Source material:
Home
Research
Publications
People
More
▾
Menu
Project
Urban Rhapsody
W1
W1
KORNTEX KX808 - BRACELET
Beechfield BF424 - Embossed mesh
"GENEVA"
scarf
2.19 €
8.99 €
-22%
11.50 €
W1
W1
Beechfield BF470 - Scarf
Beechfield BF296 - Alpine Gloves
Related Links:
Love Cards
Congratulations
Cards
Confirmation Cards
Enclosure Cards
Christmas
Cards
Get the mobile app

---

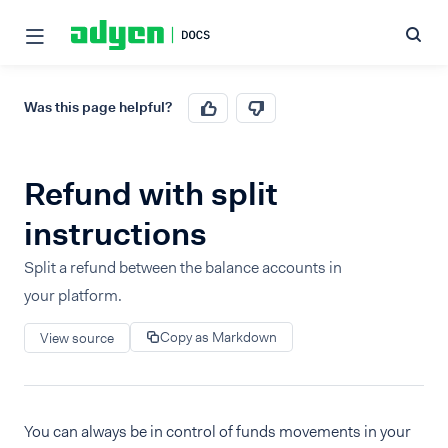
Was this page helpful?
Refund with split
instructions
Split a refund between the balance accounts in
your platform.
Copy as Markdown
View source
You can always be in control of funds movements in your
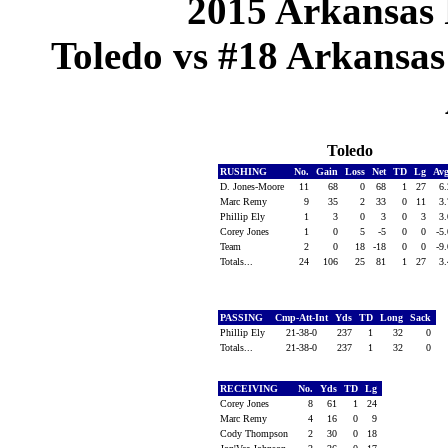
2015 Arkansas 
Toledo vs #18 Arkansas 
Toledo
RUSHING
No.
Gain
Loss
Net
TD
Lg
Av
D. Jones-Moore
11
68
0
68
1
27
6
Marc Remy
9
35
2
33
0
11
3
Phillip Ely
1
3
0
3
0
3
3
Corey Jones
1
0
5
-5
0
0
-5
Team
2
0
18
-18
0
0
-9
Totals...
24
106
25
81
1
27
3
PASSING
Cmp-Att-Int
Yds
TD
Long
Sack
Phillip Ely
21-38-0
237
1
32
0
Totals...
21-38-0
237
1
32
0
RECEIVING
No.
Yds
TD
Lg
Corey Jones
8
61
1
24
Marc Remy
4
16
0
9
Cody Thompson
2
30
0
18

* * *

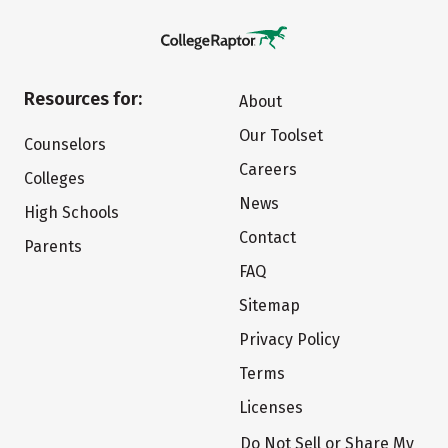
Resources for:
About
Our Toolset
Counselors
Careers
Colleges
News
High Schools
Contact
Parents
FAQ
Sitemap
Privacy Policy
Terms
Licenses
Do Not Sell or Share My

Problem description: Looking at the data above, show all lines where the word "Beechfield" occurs.

Task result:
Beechfield BF424 - Embossed mesh
Beechfield BF470 - Scarf
Beechfield BF296 - Alpine Gloves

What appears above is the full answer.